Irritable Bowel Syndrome (IBS) affects the digestive system. Symptoms include pain in the abdomen, diarrhea, constipation, gas, bloating, headache, and nausea. People with IBS have sensitive intestines that result in cramping or spasms due to food and even stress.
For both functional abdominal pain and irritable bowel syndrome, traditional treatment includes medication and a change in diet. Eating more fiber and reducing fat intake has been shown to help relieve the symptoms.

It has been shown that hypnotherapy sessions can help adults treat IBS. A recent study was performed to test the efficacy of hypnosis in treating children with FAP or IBS. The study consisted of 53 children age 8-18 years who were suffering from FAP or IBS. There were 31 patients who had been medically diagnosed with FAP and 22 were medically diagnosed with IBS.

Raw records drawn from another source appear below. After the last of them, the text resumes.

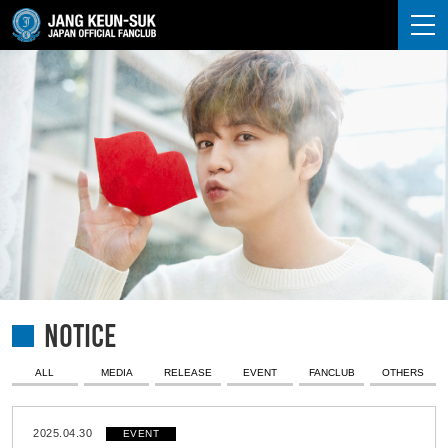
JANG KEUN-SUK
NOTICE
ALL
MEDIA
RELEASE
EVENT
FANCLUB
OTHERS
2025.04.30
EVENT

They were randomly put into two groups. One group received 6 sessions of hypnotherapy during the course of the three-month study. The other group, the control group, received standard medical care and 6 sessions of therapy.

All participants were asked to keep diaries on a weekly basis to keep track of their pain intensity and frequency. These diaries were recorded before the study started, during therapy, and during the 6 and 12-month follow-ups.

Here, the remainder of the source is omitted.